The research platforms continue to advance therapies to the clinic and evaluate patient data to refine clinical strategies, ensuring patients receive the best care.
The APOLLO (Adaptive Patient-Oriented Longitudinal Learning and Optimization) platform is analyzing patient samples over time to better understand how tumors evolve resistance to certain treatments. It's harnessing the power of big data and sharing knowledge across disciplines to inform improved care of patients with all cancer types.
IACS is advancing novel drugs to the clinic, with the next expected to enter clinical trials this year. The immunotherapy platform will continue advancing immune-based therapies to make them available to more patients.
The Moon Shots Program is accelerating more than 150 clinical studies, investigating novel drug compounds as well as new approaches to improve existing drugs' effectiveness.

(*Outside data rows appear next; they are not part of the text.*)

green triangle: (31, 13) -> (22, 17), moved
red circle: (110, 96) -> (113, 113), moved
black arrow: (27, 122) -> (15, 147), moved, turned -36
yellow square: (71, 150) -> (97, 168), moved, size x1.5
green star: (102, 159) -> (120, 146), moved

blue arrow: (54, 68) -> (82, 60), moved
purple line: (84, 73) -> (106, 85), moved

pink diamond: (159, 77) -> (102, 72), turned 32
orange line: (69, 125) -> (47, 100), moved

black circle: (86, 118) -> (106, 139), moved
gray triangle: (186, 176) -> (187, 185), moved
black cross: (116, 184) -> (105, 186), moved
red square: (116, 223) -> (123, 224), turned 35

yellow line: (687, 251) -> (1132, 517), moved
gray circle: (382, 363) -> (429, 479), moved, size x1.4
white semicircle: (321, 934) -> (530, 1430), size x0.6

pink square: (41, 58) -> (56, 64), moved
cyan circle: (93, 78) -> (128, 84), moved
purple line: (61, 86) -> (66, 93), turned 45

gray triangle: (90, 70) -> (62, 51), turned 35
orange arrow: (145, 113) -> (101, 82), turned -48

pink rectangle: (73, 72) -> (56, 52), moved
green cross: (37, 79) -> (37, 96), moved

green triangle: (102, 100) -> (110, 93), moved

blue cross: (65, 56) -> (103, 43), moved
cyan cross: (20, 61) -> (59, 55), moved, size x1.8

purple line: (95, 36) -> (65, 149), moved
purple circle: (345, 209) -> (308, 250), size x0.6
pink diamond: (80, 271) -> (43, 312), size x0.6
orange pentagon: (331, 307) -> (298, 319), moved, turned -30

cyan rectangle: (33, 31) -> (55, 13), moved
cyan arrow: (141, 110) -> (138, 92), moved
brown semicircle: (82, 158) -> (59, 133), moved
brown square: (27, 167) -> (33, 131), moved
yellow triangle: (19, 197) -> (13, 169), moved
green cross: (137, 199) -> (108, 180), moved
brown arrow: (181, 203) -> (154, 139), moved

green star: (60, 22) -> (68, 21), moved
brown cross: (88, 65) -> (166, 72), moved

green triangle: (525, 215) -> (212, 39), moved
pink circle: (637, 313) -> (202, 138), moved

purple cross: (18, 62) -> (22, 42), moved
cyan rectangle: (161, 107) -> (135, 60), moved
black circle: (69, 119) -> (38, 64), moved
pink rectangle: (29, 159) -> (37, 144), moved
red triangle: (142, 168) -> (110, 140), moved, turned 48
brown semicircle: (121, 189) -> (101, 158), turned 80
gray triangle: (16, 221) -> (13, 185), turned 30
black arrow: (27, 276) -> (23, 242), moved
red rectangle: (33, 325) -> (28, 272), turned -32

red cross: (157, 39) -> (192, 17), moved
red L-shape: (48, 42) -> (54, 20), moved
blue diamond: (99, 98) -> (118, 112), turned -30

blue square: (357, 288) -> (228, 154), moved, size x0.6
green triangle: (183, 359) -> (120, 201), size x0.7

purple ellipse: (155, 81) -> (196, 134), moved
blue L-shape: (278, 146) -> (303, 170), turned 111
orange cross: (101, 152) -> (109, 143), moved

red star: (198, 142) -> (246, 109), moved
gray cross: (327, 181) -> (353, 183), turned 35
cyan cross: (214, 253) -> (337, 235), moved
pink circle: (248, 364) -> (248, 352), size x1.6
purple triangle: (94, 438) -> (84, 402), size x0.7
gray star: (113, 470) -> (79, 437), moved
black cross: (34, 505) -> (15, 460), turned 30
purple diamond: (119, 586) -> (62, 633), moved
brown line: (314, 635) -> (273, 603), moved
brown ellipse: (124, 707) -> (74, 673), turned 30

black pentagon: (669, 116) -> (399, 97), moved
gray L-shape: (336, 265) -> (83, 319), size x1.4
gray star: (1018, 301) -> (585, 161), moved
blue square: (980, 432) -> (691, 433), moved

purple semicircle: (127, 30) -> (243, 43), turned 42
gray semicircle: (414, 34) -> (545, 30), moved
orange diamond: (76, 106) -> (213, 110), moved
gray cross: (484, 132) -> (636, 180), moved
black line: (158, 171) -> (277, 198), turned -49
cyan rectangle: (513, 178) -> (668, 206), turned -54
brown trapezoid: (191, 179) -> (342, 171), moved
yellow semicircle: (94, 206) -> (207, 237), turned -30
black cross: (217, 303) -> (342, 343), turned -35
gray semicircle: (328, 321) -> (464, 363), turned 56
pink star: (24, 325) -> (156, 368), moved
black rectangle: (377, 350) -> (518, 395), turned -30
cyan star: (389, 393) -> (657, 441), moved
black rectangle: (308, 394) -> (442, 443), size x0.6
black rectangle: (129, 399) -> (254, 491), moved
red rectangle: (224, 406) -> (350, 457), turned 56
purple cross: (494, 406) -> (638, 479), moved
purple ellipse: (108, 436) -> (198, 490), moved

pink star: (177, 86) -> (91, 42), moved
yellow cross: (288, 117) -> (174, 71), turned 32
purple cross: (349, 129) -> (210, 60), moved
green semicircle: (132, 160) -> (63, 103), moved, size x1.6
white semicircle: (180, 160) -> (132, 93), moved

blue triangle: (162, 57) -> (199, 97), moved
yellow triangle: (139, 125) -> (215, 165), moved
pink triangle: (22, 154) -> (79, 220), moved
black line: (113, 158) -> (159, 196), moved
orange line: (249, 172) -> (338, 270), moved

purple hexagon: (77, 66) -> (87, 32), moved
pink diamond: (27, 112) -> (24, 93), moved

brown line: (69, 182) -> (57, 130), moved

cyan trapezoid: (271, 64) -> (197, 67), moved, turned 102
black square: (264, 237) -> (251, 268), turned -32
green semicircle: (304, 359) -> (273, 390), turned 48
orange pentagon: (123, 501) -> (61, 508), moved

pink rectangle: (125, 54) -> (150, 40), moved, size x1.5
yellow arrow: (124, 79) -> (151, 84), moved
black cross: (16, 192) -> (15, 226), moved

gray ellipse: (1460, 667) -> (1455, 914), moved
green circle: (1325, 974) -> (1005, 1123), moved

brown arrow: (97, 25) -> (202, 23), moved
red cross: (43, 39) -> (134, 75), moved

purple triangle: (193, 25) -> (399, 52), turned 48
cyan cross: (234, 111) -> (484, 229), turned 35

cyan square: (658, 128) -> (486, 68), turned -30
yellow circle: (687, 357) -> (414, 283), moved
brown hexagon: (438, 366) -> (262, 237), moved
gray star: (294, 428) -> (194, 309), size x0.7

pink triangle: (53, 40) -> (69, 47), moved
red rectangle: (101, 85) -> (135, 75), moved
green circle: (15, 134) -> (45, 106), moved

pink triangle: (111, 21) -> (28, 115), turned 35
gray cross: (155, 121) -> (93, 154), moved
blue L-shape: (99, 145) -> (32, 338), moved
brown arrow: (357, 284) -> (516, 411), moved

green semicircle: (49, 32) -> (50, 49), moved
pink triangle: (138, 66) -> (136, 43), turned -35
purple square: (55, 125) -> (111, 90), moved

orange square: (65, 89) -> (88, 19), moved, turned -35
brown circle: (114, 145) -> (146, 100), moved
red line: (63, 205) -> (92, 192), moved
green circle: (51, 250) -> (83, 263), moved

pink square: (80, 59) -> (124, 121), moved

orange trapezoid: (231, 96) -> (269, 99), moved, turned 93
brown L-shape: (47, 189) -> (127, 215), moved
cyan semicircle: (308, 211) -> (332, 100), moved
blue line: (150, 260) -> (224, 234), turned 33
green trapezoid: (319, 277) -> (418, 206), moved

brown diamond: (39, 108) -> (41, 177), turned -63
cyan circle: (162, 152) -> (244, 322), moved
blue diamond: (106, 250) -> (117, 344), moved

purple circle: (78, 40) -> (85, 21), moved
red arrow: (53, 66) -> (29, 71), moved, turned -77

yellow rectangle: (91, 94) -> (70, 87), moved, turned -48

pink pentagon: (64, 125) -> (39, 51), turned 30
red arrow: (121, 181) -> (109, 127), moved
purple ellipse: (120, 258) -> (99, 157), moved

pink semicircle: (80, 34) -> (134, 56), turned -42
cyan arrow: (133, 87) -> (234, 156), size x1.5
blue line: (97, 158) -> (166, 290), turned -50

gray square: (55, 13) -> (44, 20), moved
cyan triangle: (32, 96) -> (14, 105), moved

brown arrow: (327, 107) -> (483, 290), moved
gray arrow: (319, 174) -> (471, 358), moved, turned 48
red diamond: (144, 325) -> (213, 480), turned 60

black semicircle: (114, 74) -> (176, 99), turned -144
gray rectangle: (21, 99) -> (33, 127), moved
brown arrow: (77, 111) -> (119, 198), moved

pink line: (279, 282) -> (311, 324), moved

The Moon Shots Program also is committed to advancing evidence-based cancer prevention and control practices that can potentially prevent up to 50% of cancers in future generations. The Cancer Prevention and Control platform has established a range of targeted initiatives to advance early-detection approaches, spread the use of actions known to reduce cancer risk and improve access to screening and prevention services. Moon Shots experts also have served as educational resources for legislators on policies related to cancer prevention and control.
"We have an obligation to lead in cancer prevention and control while working to accelerate improvements in research and patient outcomes — all of which is possible through the Moon Shots Program and MD Anderson's commitment to Making Cancer History," says Peter Pisters, M.D., president of MD Anderson.